• **Exercise details**: Return the run of lines below that opens with the line containing "Цена строительства: от" and closes with the line containing "Каталог готовых проектов с ценами (1340, 115)", keeping each one exact.

• **Information supplied**:
============

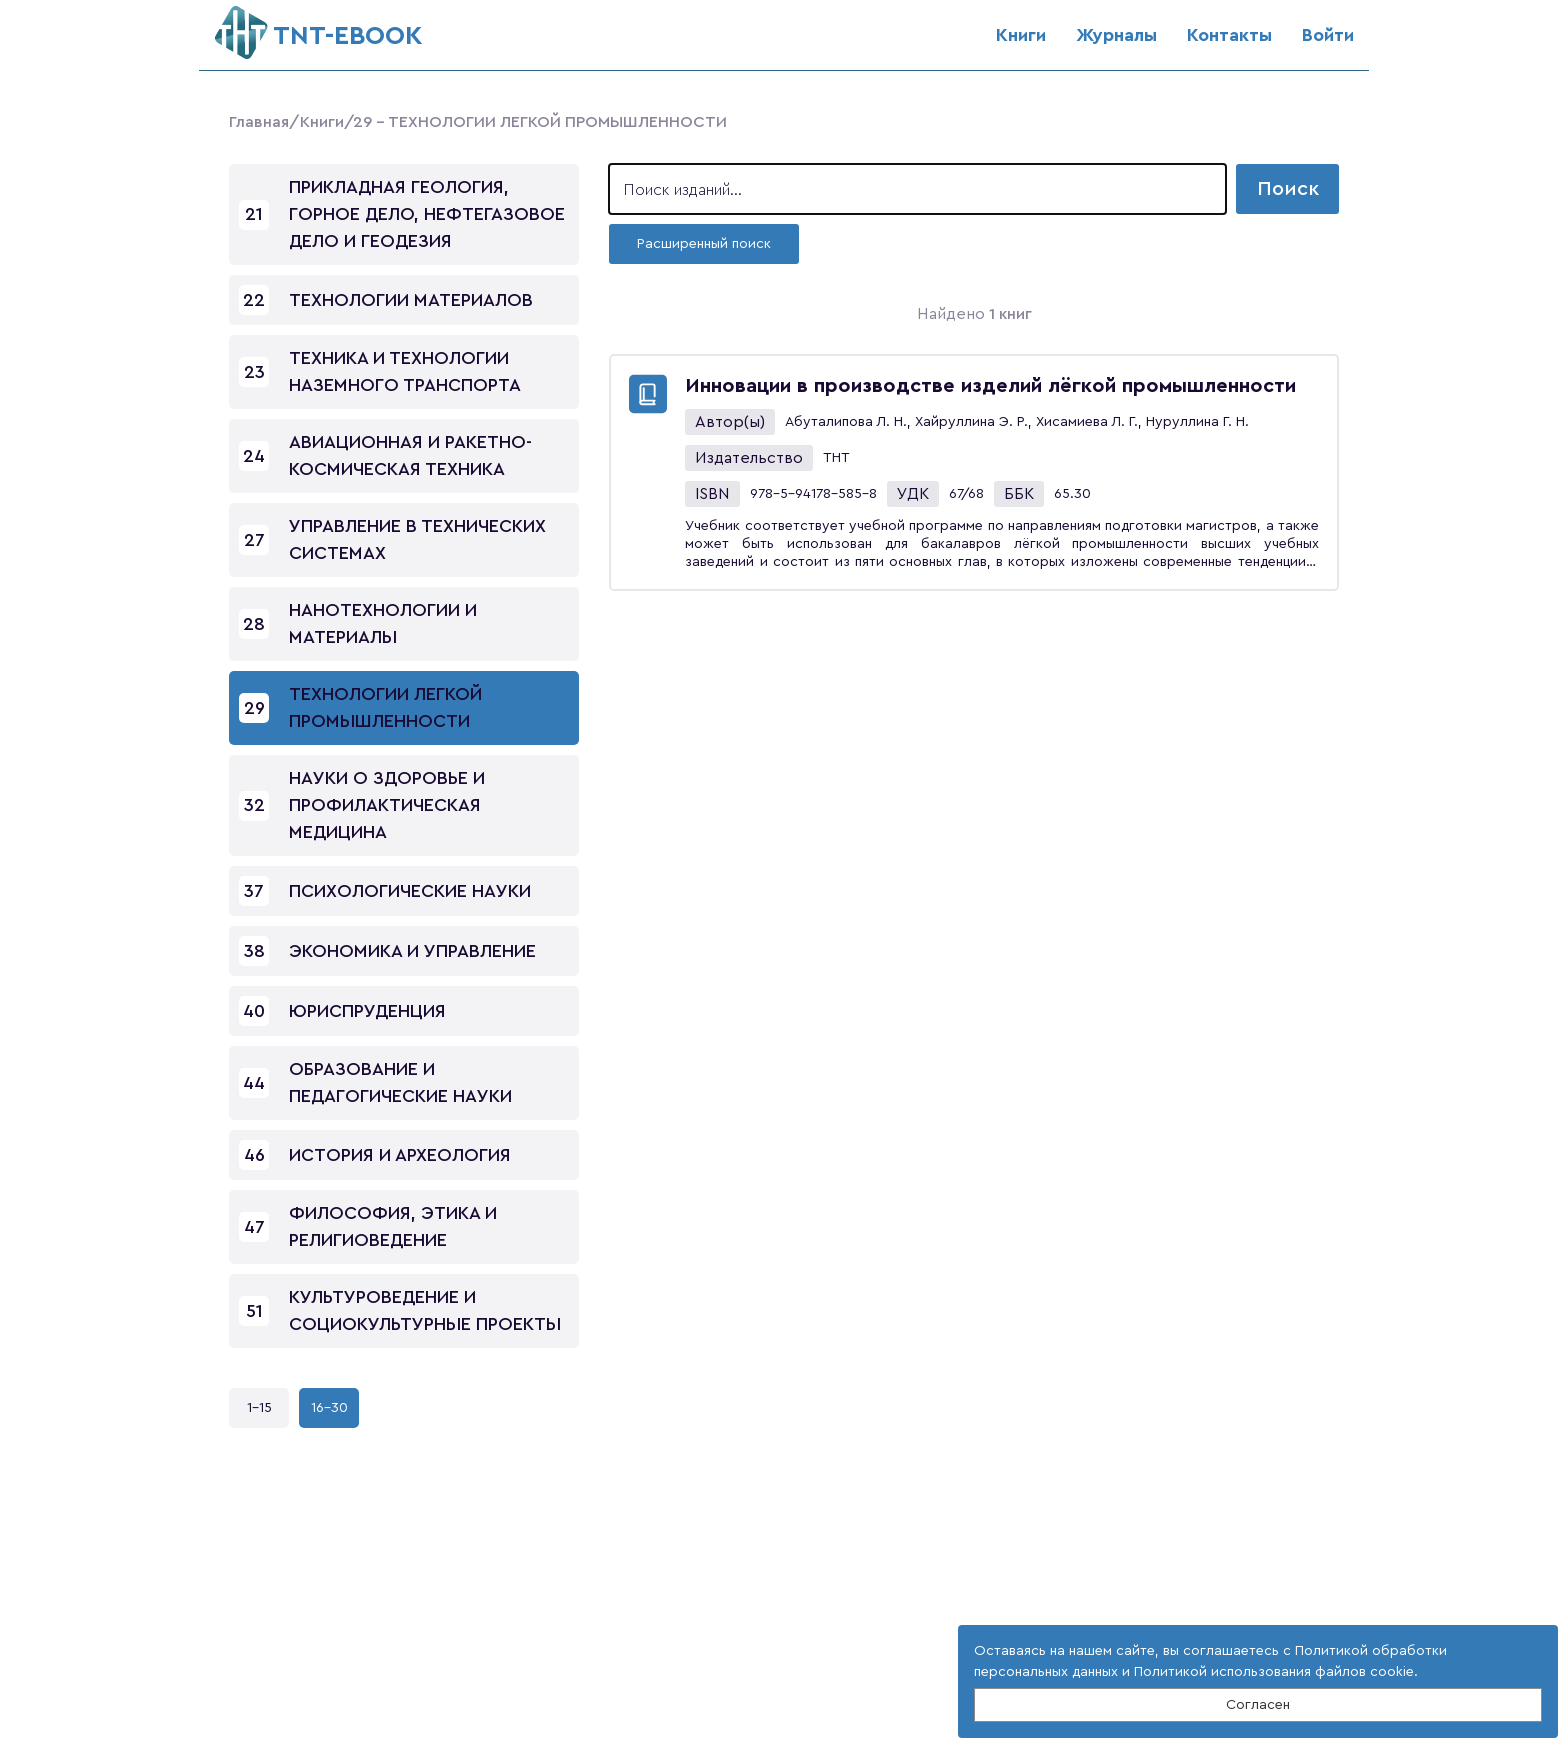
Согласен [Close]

============

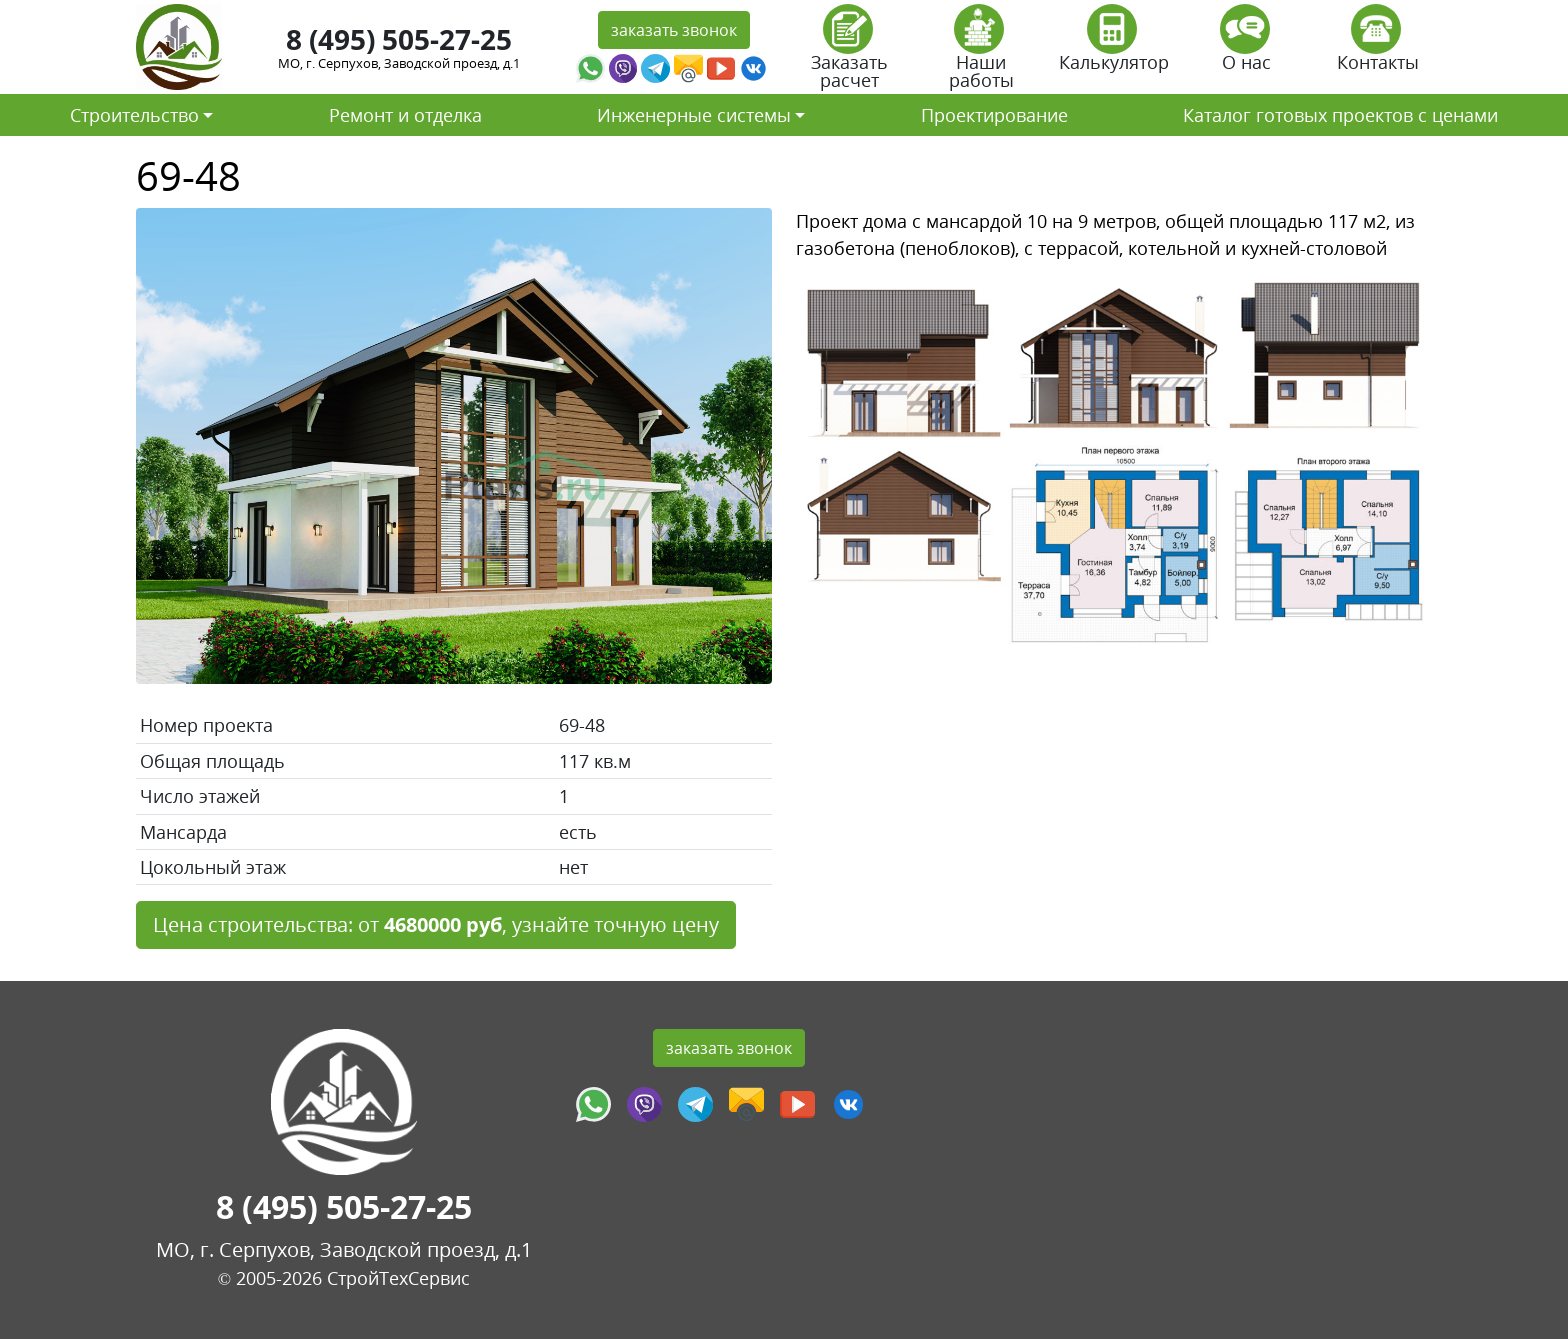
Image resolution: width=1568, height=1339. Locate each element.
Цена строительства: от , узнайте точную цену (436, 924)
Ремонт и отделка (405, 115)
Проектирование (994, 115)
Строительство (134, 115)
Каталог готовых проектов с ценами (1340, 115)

============

• **Answer below**:
Цена строительства: от , узнайте точную цену (436, 924)
Ремонт и отделка (405, 115)
Проектирование (994, 115)
Строительство (134, 115)
Каталог готовых проектов с ценами (1340, 115)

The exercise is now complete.